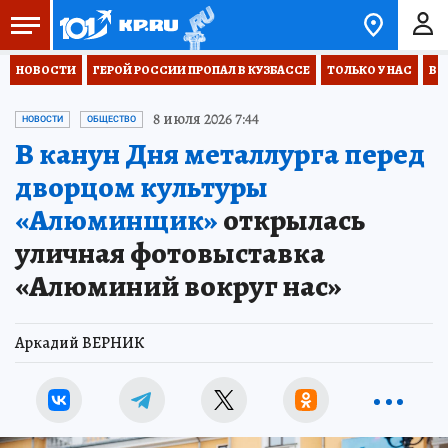
НОВОСТИ
ГЕРОЙ РОССИИ ПРОПАЛ В КУЗБАССЕ
ТОЛЬКО У НАС
ВО
8 июля 2026 7:44
НОВОСТИ
ОБЩЕСТВО
В канун Дня металлурга перед
дворцом культуры
«Алюминщик»
открылась
уличная фотовыставка
«Алюминий вокруг нас»
Аркадий ВЕРНИК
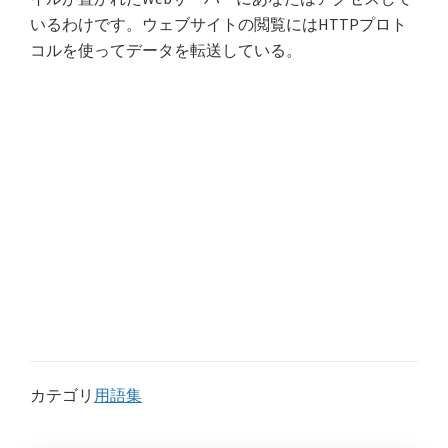
いるわけです。ウェブサイトの閲覧にはHTTPプロト
コルを使ってデータを転送している。
カテゴリ
用語集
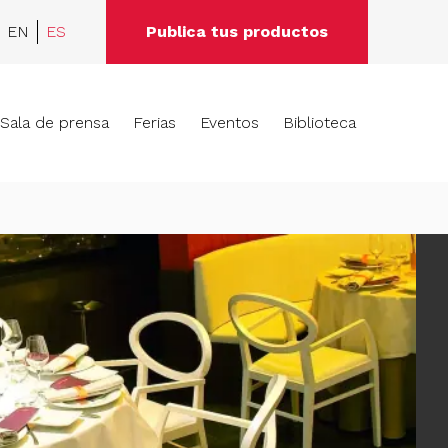
EN
ES
Publica tus productos
Sala de prensa
Ferias
Eventos
Biblioteca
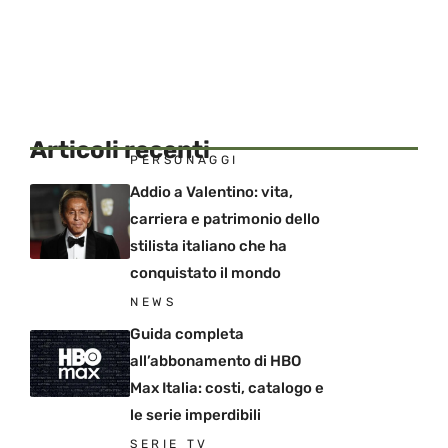
Articoli recenti
PERSONAGGI
Addio a Valentino: vita,
carriera e patrimonio dello
stilista italiano che ha
conquistato il mondo
NEWS
Guida completa
all’abbonamento di HBO
Max Italia: costi, catalogo e
le serie imperdibili
SERIE TV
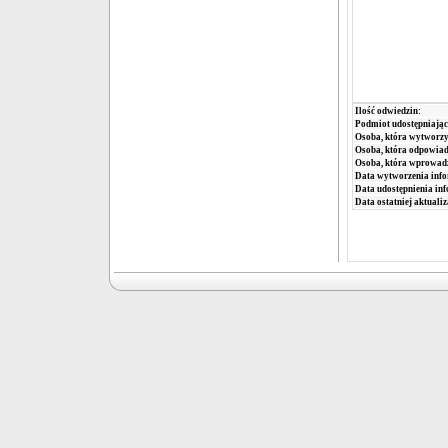
Ilość odwiedzin:
Podmiot udostępniając
Osoba, która wytworzy
Osoba, która odpowiada
Osoba, która wprowad
Data wytworzenia info
Data udostępnienia inf
Data ostatniej aktualiz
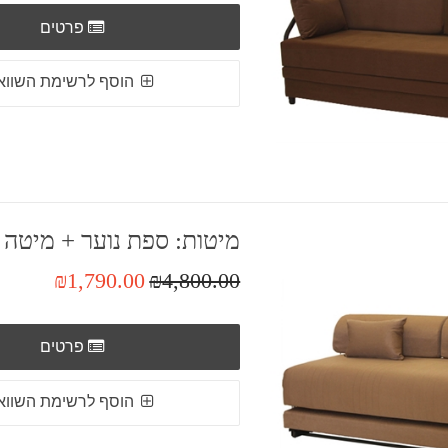
פרטים
הוסף לרשימת השווא
מיטות: ספת נוער + מיטה נ
₪1,790.00
₪4,800.00
פרטים
הוסף לרשימת השווא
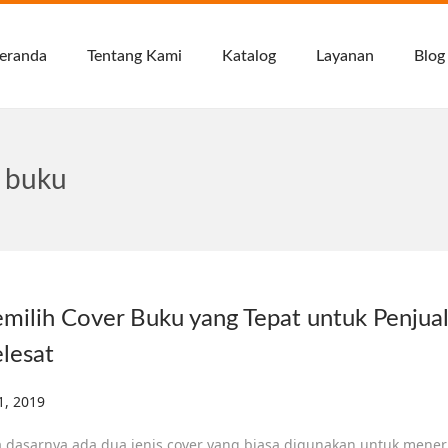
eranda
Tentang Kami
Katalog
Layanan
Blog
r buku
milih Cover Buku yang Tepat untuk Penjua
lesat
ed on
 1, 2019
D
e
 dasarnya ada dua jenis cover yang biasa digunakan untuk mener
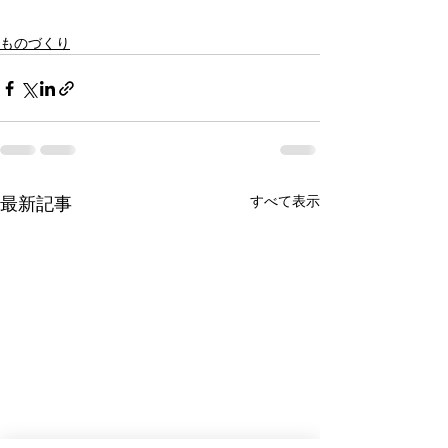
ものづくり
すべて表示
最新記事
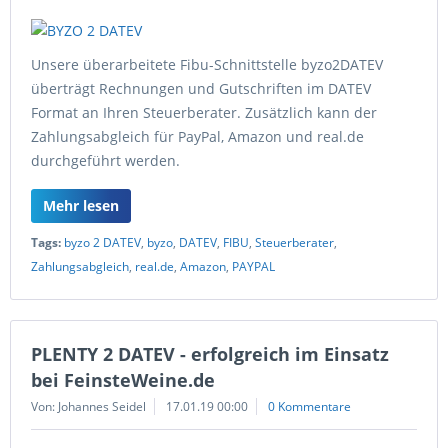
Unsere überarbeitete Fibu-Schnittstelle byzo2DATEV
überträgt Rechnungen und Gutschriften im DATEV
Format an Ihren Steuerberater. Zusätzlich kann der
Zahlungsabgleich für PayPal, Amazon und real.de
durchgeführt werden.
Mehr lesen
Tags:
byzo 2 DATEV
,
byzo
,
DATEV
,
FIBU
,
Steuerberater
,
Zahlungsabgleich
,
real.de
,
Amazon
,
PAYPAL
PLENTY 2 DATEV - erfolgreich im Einsatz
bei FeinsteWeine.de
Von: Johannes Seidel
17.01.19 00:00
0 Kommentare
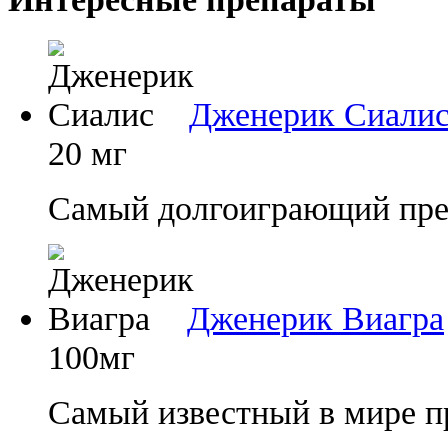
Дженерик Сиали
20 мг
Самый долгоиграющий преп
Дженерик Виагра
100мг
Самый известный в мире п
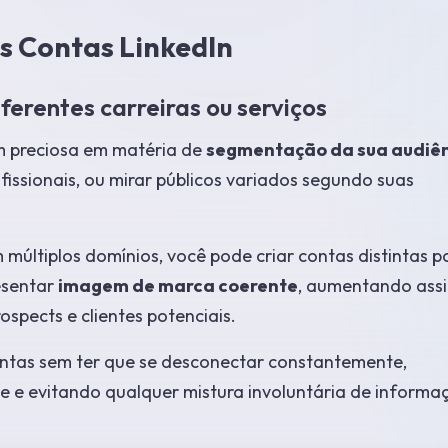
s Contas LinkedIn
erentes carreiras ou serviços
em preciosa em matéria de
segmentação da sua audiê
ofissionais, ou mirar públicos variados segundo suas
 múltiplos domínios, você pode criar contas distintas p
esentar
imagem de marca coerente
, aumentando ass
rospects e clientes potenciais.
contas sem ter que se desconectar constantemente,
 e evitando qualquer mistura involuntária de informa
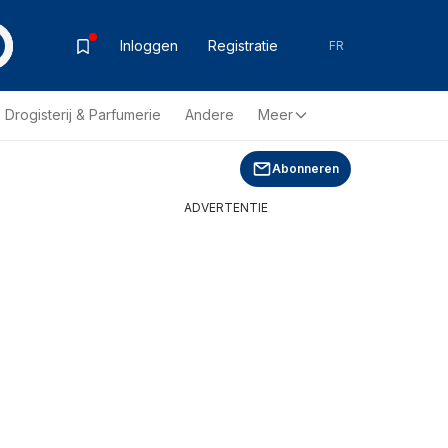
Inloggen
Registratie
FR
Drogisterij & Parfumerie
Andere
Meer
Abonneren
ADVERTENTIE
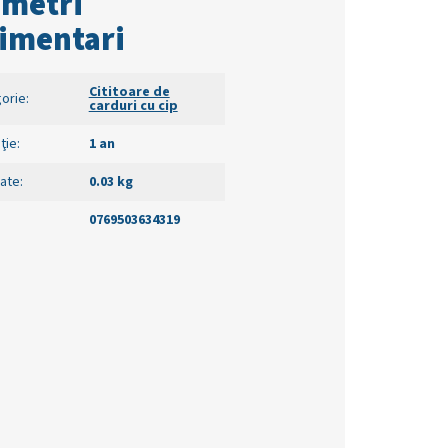
ametri
imentari
Cititoare de
orie
:
carduri cu cip
ţie
:
1 an
ate
:
0.03 kg
0769503634319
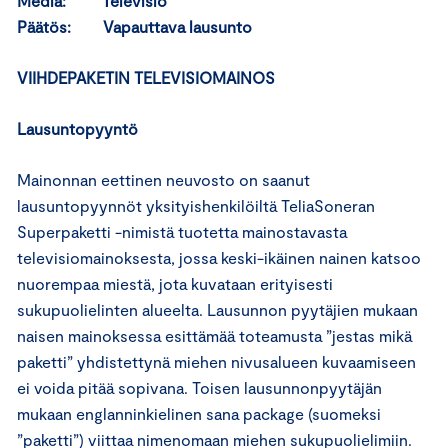
Media: Televisio
Päätös: Vapauttava lausunto
VIIHDEPAKETIN TELEVISIOMAINOS
Lausuntopyyntö
Mainonnan eettinen neuvosto on saanut
lausuntopyynnöt yksityishenkilöiltä TeliaSoneran
Superpaketti -nimistä tuotetta mainostavasta
televisiomainoksesta, jossa keski-ikäinen nainen katsoo
nuorempaa miestä, jota kuvataan erityisesti
sukupuolielinten alueelta. Lausunnon pyytäjien mukaan
naisen mainoksessa esittämää toteamusta ”jestas mikä
paketti” yhdistettynä miehen nivusalueen kuvaamiseen
ei voida pitää sopivana. Toisen lausunnonpyytäjän
mukaan englanninkielinen sana package (suomeksi
”paketti”) viittaa nimenomaan miehen sukupuolielimiin.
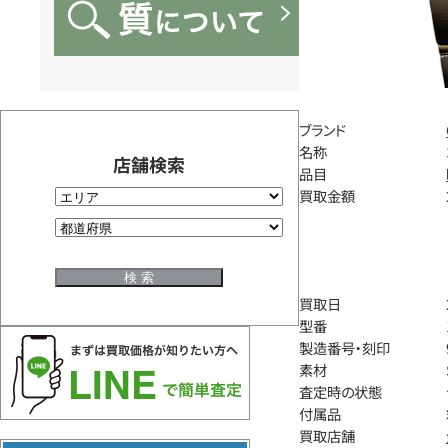
ブランド
名称
店舗検索
品目
買取金額
買取日
型番
製造番号・刻印
素材
査定時の状態
付属品
買取店舗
++++++
WHAT TO DO >>
All of the material above should be written out exactly as given, minus any images.

EXERCISE OUTPUT >>
НОВОСТИ
ГЕРОЙ РОССИИ ПРОПАЛ В КУЗБАССЕ
ТОЛЬКО У НАС
ВО
8 июля 2026 7:44
НОВОСТИ
ОБЩЕСТВО
В канун Дня металлурга перед
дворцом культуры
«Алюминщик»
открылась
уличная фотовыставка
«Алюминий вокруг нас»
Аркадий ВЕРНИК
いるわけです。ウェブサイトの閲覧にはHTTPプロト
コルを使ってデータを転送している。
カテゴリ
用語集
EN
ES
Publica tus productos
Sala de prensa
Ferias
Eventos
Biblioteca
Articoli recenti
PERSONAGGI
Addio a Valentino: vita,
carriera e patrimonio dello
stilista italiano che ha
conquistato il mondo
NEWS
Guida completa
all’abbonamento di HBO
Max Italia: costi, catalogo e
le serie imperdibili
SERIE TV
Ilość odwiedzin:
Podmiot udostępniając
Osoba, która wytworzy
Osoba, która odpowiada
Osoba, która wprowad
Data wytworzenia info
Data udostępnienia inf
Data ostatniej aktualiz
פרטים
הוסף לרשימת השווא
מיטות: ספת נוער + מיטה נ
₪1,790.00
₪4,800.00
פרטים
הוסף לרשימת השווא
eranda
Tentang Kami
Katalog
Layanan
Blog
r buku
milih Cover Buku yang Tepat untuk Penjua
lesat
ed on
 1, 2019
D
e
 dasarnya ada dua jenis cover yang biasa digunakan untuk mener
ものづくり
すべて表示
最新記事
Unsere überarbeitete Fibu-Schnittstelle byzo2DATEV
überträgt Rechnungen und Gutschriften im DATEV
Format an Ihren Steuerberater. Zusätzlich kann der
Zahlungsabgleich für PayPal, Amazon und real.de
durchgeführt werden.
Mehr lesen
Tags:
byzo 2 DATEV
,
byzo
,
DATEV
,
FIBU
,
Steuerberater
,
Zahlungsabgleich
,
real.de
,
Amazon
,
PAYPAL
PLENTY 2 DATEV - erfolgreich im Einsatz
bei FeinsteWeine.de
Von: Johannes Seidel
17.01.19 00:00
0 Kommentare
Дженерик Сиали
20 мг
Самый долгоиграющий преп
Дженерик Виагра
100мг
Самый известный в мире п
s Contas LinkedIn
erentes carreiras ou serviços
em preciosa em matéria de
segmentação da sua audiê
ofissionais, ou mirar públicos variados segundo suas
 múltiplos domínios, você pode criar contas distintas p
esentar
imagem de marca coerente
, aumentando ass
rospects e clientes potenciais.
contas sem ter que se desconectar constantemente,
 e evitando qualquer mistura involuntária de informa
Inloggen
Registratie
FR
Drogisterij & Parfumerie
Andere
Meer
Abonneren
ADVERTENTIE
ametri
imentari
Cititoare de
orie
:
carduri cu cip
ţie
:
1 an
ate
:
0.03 kg
0769503634319
Media: Televisio
Päätös: Vapauttava lausunto
VIIHDEPAKETIN TELEVISIOMAINOS
Lausuntopyyntö
Mainonnan eettinen neuvosto on saanut
lausuntopyynnöt yksityishenkilöiltä TeliaSoneran
Superpaketti -nimistä tuotetta mainostavasta
televisiomainoksesta, jossa keski-ikäinen nainen katsoo
nuorempaa miestä, jota kuvataan erityisesti
sukupuolielinten alueelta. Lausunnon pyytäjien mukaan
naisen mainoksessa esittämää toteamusta ”jestas mikä
paketti” yhdistettynä miehen nivusalueen kuvaamiseen
ei voida pitää sopivana. Toisen lausunnonpyytäjän
mukaan englanninkielinen sana package (suomeksi
”paketti”) viittaa nimenomaan miehen sukupuolielimiin.
ブランド
名称
店舗検索
品目
買取金額
買取日
型番
製造番号・刻印
素材
査定時の状態
付属品
買取店舗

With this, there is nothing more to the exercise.